Non-public pension provision as an asset safety instrument that’s overheard within the occasion of bankruptcies Greenberg Glusker LLP

After years of hard work and planning, or perhaps entering a young market on time, your business will thrive. With day-to-day operations going smoothly, think about the best way to plan ahead to protect your newly accumulated capital in a landscape of constantly changing consumer tastes and great uncertainty. The number of asset protection measures may seem daunting, ranging from the confusion of the spendthrift trusts to the somewhat questionable practice of offshore accounts. An often overlooked option for protecting assets is having your company create a private retirement plan.

The California Code of Civil Procedure (“CCP”), Section 704.115, exempts “[a]Any amount held, controlled, or distributed by a private retirement plan. “CCP § 704.115 (b). Amounts held in “[p]Private Employer Pension Plans “established or maintained by private employers, including” closely related companies “, are entirely exempt from the tax. CCP § 704.115 (a) (1) & (b).

For a private retirement plan to qualify as exempt under CCP Section 704.115, the plan must “be designed and used primarily for retirement purposes”.[1] Even a private pension plan that is “partially used to protect assets is still excluded” if it meets this basic requirement. I would.

Determining whether a private retirement plan is primarily designed and used for retirement purposes is a fact-based investigation and the courts take into account the entirety of the circumstances.[2] All factors have to be taken into account and none is dispositive.[3] Relevant factors are:

  1. the subjective intent of the “debtor” in creating and using the plan or account.
  2. the “chronology” or the time at which the plan or account was created in relation to other events.
  3. The degree of control that the debtor maintains in the plan or account “over contributions, administration, administration and use of funds”.
  4. whether the debtor violated or complied with the rules of the Internal Revenue Service (IRS) or the rules of the plan to contribute to the plan.
  5. when the debtor withdraws funds from the plan or account, whether those funds were used for retirement or for some other non-retirement purpose instead.[4]

As long as a private retirement plan is designed and used primarily for retirement purposes and exists under the above factors, California law completely exempts the private retirement plan, even if the plan is created solely for the benefit of a company’s principal.

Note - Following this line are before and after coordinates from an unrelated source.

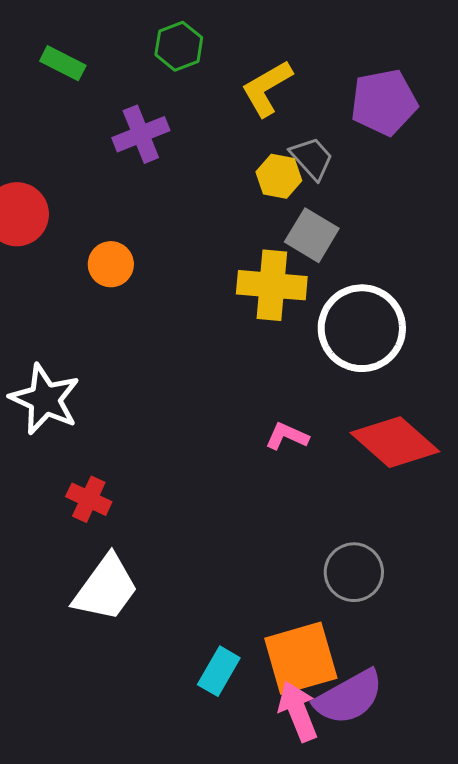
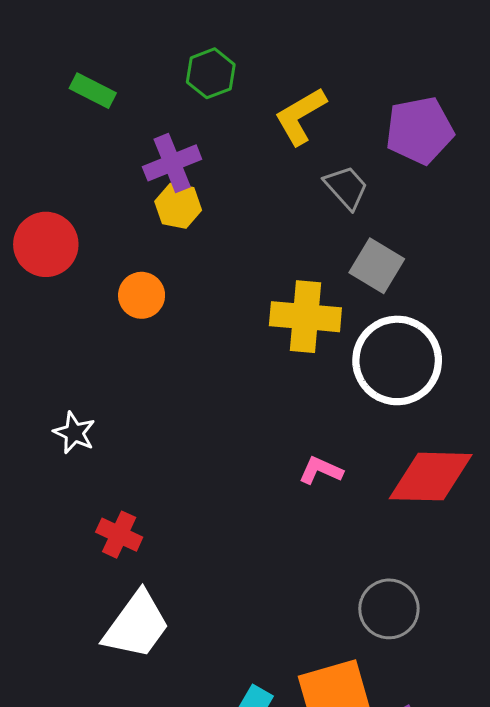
yellow hexagon: (279, 176) -> (178, 206), moved
gray square: (312, 235) -> (377, 266), moved
white star: (45, 399) -> (74, 433), size x0.6
red diamond: (395, 442) -> (431, 477), turned -40

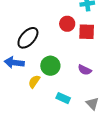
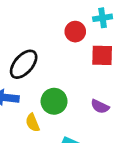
red circle: (67, 24) -> (75, 32), moved
yellow semicircle: (34, 82) -> (33, 123), turned -56

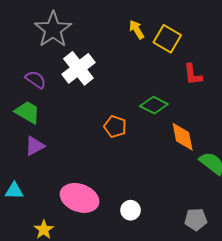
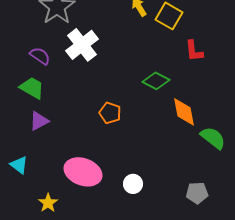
orange pentagon: (115, 127) -> (110, 113), moved
cyan triangle: (14, 191) -> (19, 165), turned 36

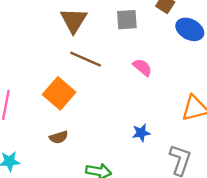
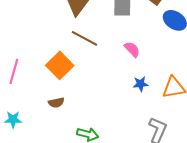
blue star: (141, 133) -> (141, 84), moved

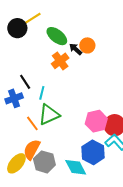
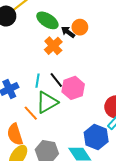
black line: (25, 82) -> (56, 80), moved
pink hexagon: (96, 121) -> (73, 88), moved
orange semicircle: (32, 150) -> (15, 134), moved, turned -40

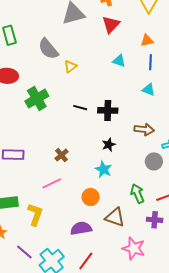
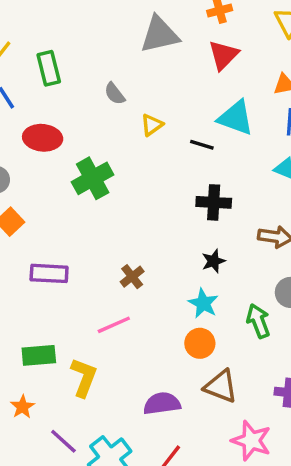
gray semicircle: (48, 49) -> (115, 94), size x0.6
cyan triangle: (119, 61) -> (236, 118), size x1.6
black line: (80, 108) -> (202, 145), moved
green arrow: (137, 194) -> (258, 321), moved
orange circle: (91, 197) -> (200, 343), moved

As such, it is a powerful tool for those principals who want to protect their assets today for an uncertain tomorrow.

[1] In re Rucker, 570 F.3d 1155, 1160 (9th Cir. 2009) (focus on original); see also Yaesu Elecs. Corp. v. Tamura, 28 cal. App. 4th 8: 14 (1994).

[2] O’Brien v AMBS Diagnostics, LLC, 38 Cal.App.5th 553 (2019); Rucker, 570 F.3d at 1161.

[3] In re Bloom 839 F.2d, 1376, 1379-80 (9th Cir. 1988).

[4] O’Brien, 38 Cal.App.5th at 561 (List of factors and authorities that apply from each).